The securities firm (First Montauk) sought to get around this clear language by arguing that it tendered the Uniform Submission Agreement "solely for administrative purposes [based on] experience that without the form submission agreement, the NASD staff would not process [the] motion to dismiss." Id. The court rejected the argument for two reasons. First, relying on hornbook law, it noted that "an uncommunicated subjective intent" is irrelevant in interpreting a contract. Id. Therefore, it did not matter that First Montauk (allegedly) believed that the language of the agreement meant something other than what it said. Second, the court concluded that First Montauk "purposefully misled" the arbitrators by proceeding in this manner:
the NASD panel would never have considered the motion
to dismiss for lack or arbitrability had First Montauk
not first expressly acknowledged the panel's authority
to resolve the motion conclusively. Having
purposefully misled the NASD arbitrators as to its
intent to submit to a binding ruling on
arbitrability, First Montauk may not now seek refuge
in the argument that it was only pretending to be
We find this reasoning and conclusion persuasive. Smith tries to avoid the clear language of the Uniform Submission Agreement by making an argument similar to the one rejected in First Montauk. In his Application To Vacate Arbitration Award, Smith claims that he executed the Uniform Submission Agreement because there is no real "motion practice" under the NASD Code and because he "must" submit to an arbitration demand made by a customer. (¶ 10.) We fail to see why he was required to submit to arbitration if there was no jurisdiction. Like the district court in New York, we cannot simply ignore clear and unequivocal language indicating that Smith agreed to arbitrate all the claims set forth in Bartolini's Statement of Claim.

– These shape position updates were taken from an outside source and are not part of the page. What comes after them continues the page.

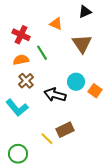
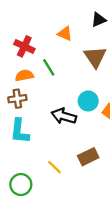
brown cross: (26, 81) -> (17, 99), moved, turned 35
cyan L-shape: (17, 108) -> (20, 131), turned 45
brown rectangle: (65, 130) -> (88, 157), moved

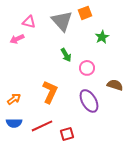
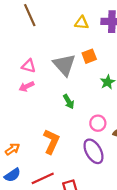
pink arrow: (17, 39) -> (27, 86), moved
pink circle: (87, 68) -> (98, 123), moved
blue semicircle: (14, 123) -> (12, 175), turned -35

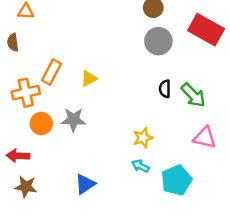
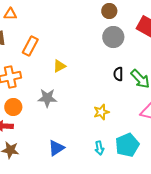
orange rectangle: (52, 72) -> (30, 46), moved
orange circle: (41, 124) -> (13, 107), moved
cyan arrow: (140, 166) -> (99, 148), moved, turned -128

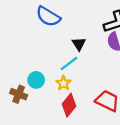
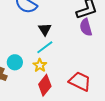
black triangle: (79, 44) -> (45, 29), moved

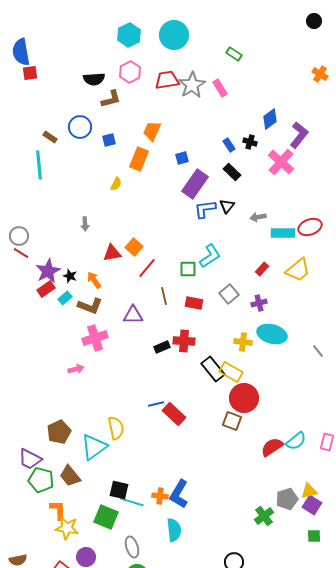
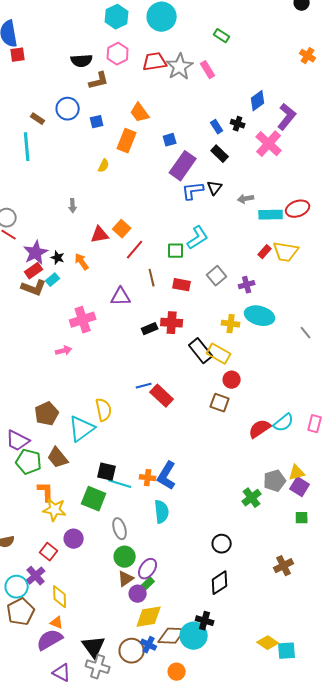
orange trapezoid: (152, 131) -> (140, 113), turned -60
red rectangle: (262, 269) -> (265, 252), moved
yellow trapezoid: (298, 270) -> (286, 252), turned 48
brown L-shape: (90, 306) -> (34, 288), moved
red circle: (244, 398) -> (232, 380), size x0.6

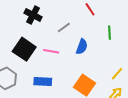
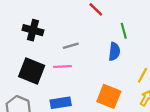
gray line: (64, 28) -> (71, 46), moved, turned 32
blue semicircle: (82, 47) -> (114, 52), moved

For the reasons set forth above, Bartolini's motion for summary judgment is granted; Smith's motion is denied; and summary judgment is awarded in favor of Bartolini. The NASD arbitration award is hereby confirmed in all respects. In her counter petition, Bartolini has also requested interest at the statutory rate from March 26, 2001, plus costs and disbursements. If Smith wishes to oppose these requests, he must file a brief within three weeks from the date of this opinion. Bartolini shall have two weeks thereafter to file a reply. The court will rule by mail.